Disposing of Leaders

Events in Ottawa have introduced Canadians to the surprising idea that a parliamentary caucus can oust party leaders. And appoint them. Mr. Dion leaves. Mr Ignatieff arrives. In the inkling of a twinkling of an eyelid!

For years Canadian political parties have chosen their leaders at well-publicized gatherings of delegates from ridings across the country: the Party Convention. Candidates for leadership assemble battalions of supporters and recite their qualifications to crowds in vast arenas. Votes are cast in a complicated balloting system; excitement builds, a winner emerges, the former party leader retires. It’s a public event, televised to the nation; it’s a grand junket, with banners and music and fun; it publicizes the party’s history, achievements, hopes, and platform.

Now we learn that all along there’s been this alternative method: parties can depose their leaders and chose them at secret meetings of the parliamentary caucus. Party members from the House of Commons and Senate gather, and after who knows what business, the deed is done. There is no official record of caucus meetings, though reporters buzzing around the event do their best to pick up rumours. No doubt there are speeches. How could there not be speeches! The little we know suggests that there’s not much fun. Selection of leaders by caucus resembles a closeted, “old-boys” affair, from the centuries when the “parliamentary party,” was the whole show. From before political parties had built “extra-parliamentary” organizations. It is a process that originated in past centuries.

Thus: selection of leaders by Party Convention looks democratic; selection by caucus does not. But there’s a reason to endorse the apparently less democratic process.

As many political scientists argue, today’s prime ministers are too independent. They begin to look like autocrats. The PM’s influence over appointments to the Senate, to boards and commissions, and, notably, to the Supreme Court enhance “presidential” powers. He can question or reject candidates put up by the local ridings. In former times he might have been reined in by strong individuals in Cabinet, ministers with local expertise and an independent reputation; but reforms introduced in the higher ranks of the bureaucracy and the Privy Council Office have humbled cabinet ministers.

The fact that a PM is chosen by Party Convention is one more factor strengthening his independence. He’s shielded from fruitful criticism. He’s less receptive to arguments emerging from the backbenches – from the women and men you voted for.

Take a second look at Christopher Moore’s essay, “Our Canadian Republic” in the November 2008 Literary Review of Canada. This is the piece in which he exposes David E. Smith’s ignorance of parliamentary history.
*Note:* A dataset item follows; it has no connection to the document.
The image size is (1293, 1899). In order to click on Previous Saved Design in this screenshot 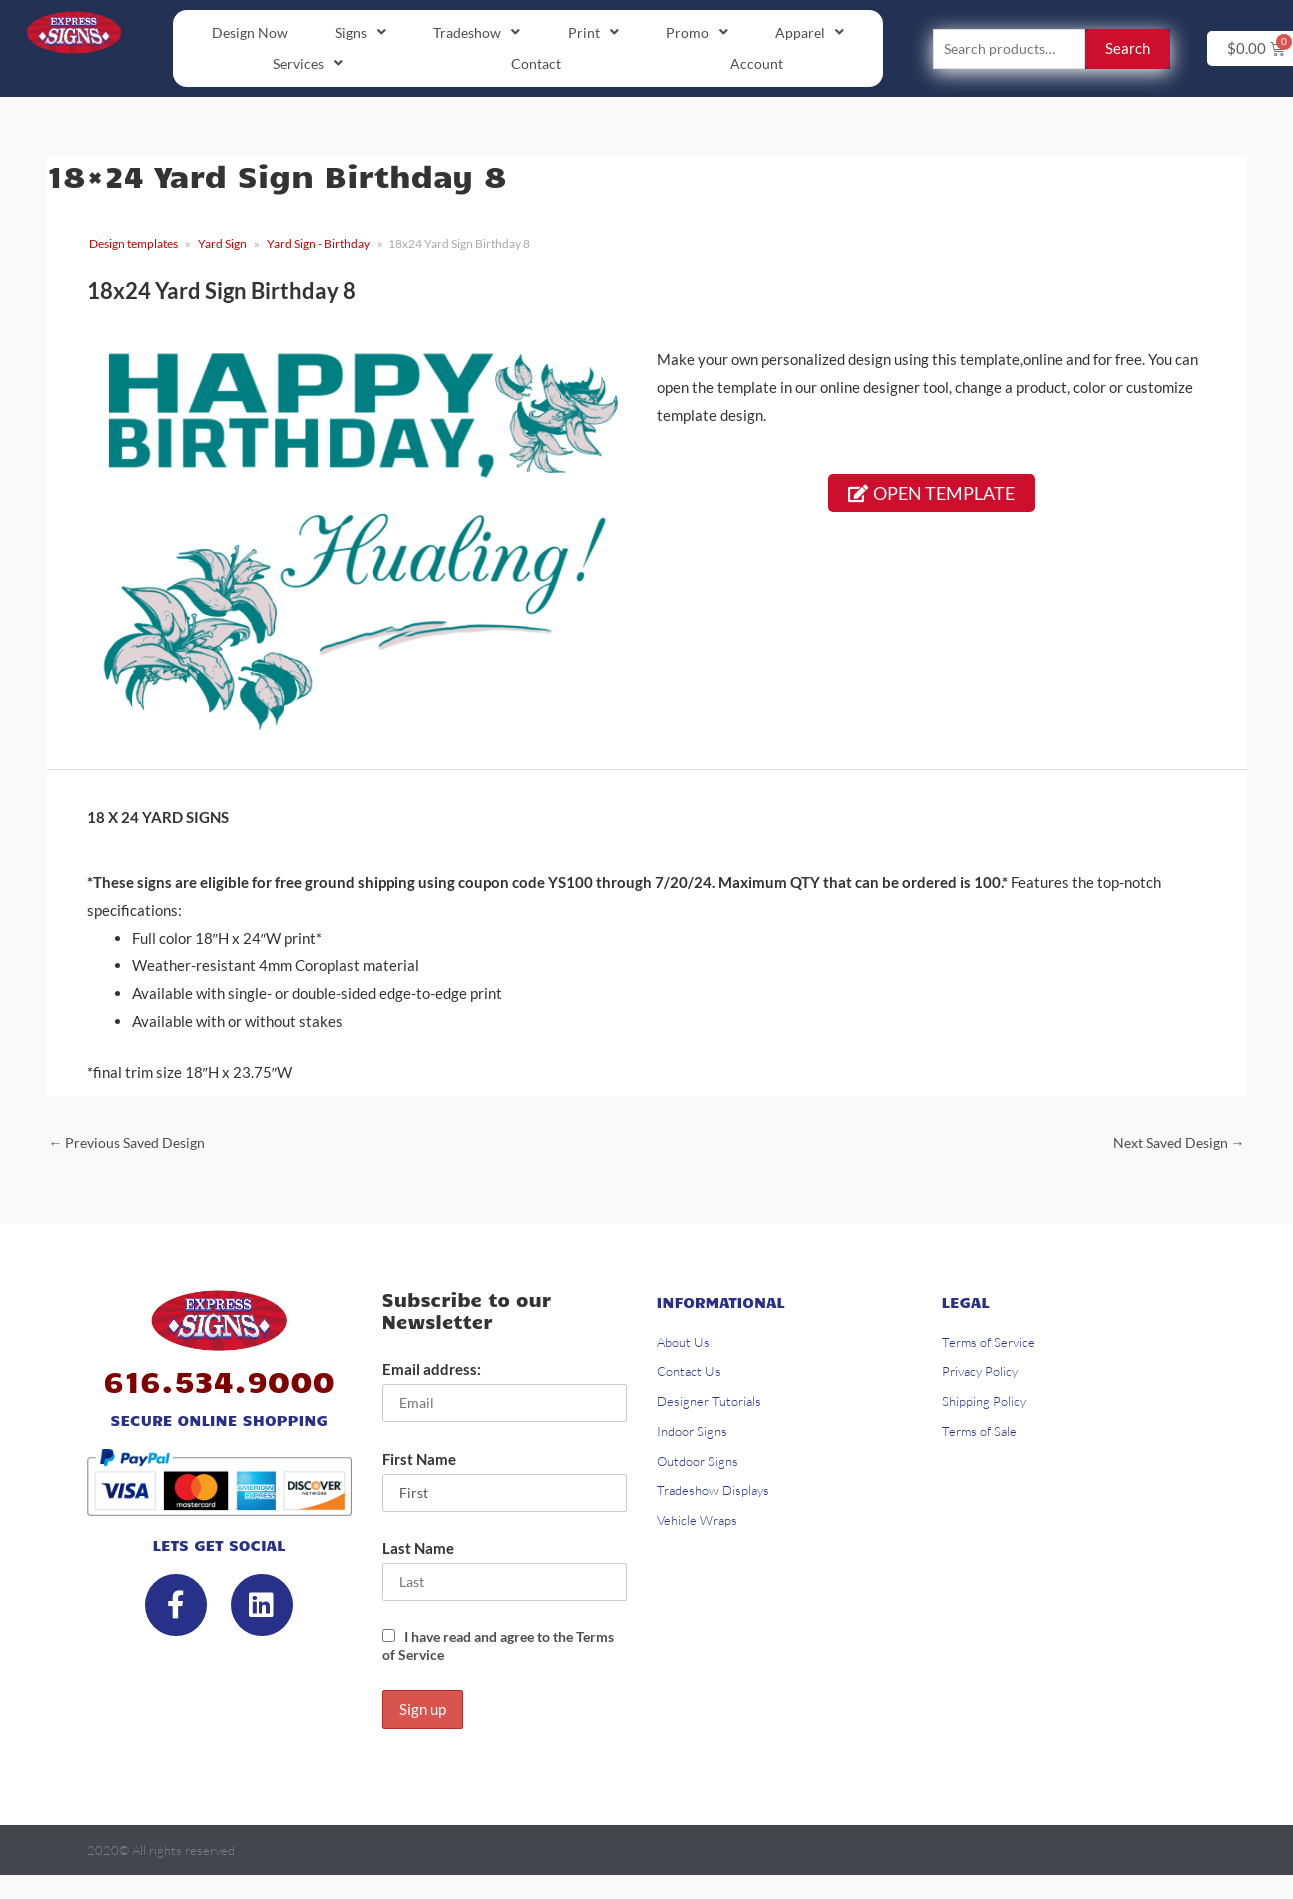, I will do `click(133, 1146)`.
It’s also a review of Adam Tomkins’ Our Republican Constitution, which celebrates British parliamentary democracy. Tomkins argues that members of parliament have and should have the power to hire and fire their party leaders. Here’s Moore’s summary: “The familiar confrontation between government and opposition, Tomkins urges, cannot be allowed to obscure … the opposition between Crown and Parliament, between front bench and back, or between minister and parliamentarian.”

I’m familiar with the opposition between front bench and back. It shows up in spades in Canada’s Founding Debates – the debates in the provincial parliaments on British North American union.

2 Responses to “Disposing of Leaders”


  1. 1 anonymous December 17, 2008 at 5:30 pm

    Janet,

    Did you see that your name is mentioned in the petition (signed by Mansfield, among others) sent to APSA protesting the Toronto conference?

    You should check it out, if you haven’t already…

  2. 2 Craig December 29, 2008 at 9:30 pm

    Would you care to elaborate on your comment about David Smith’s ignorance of Parliamentary history.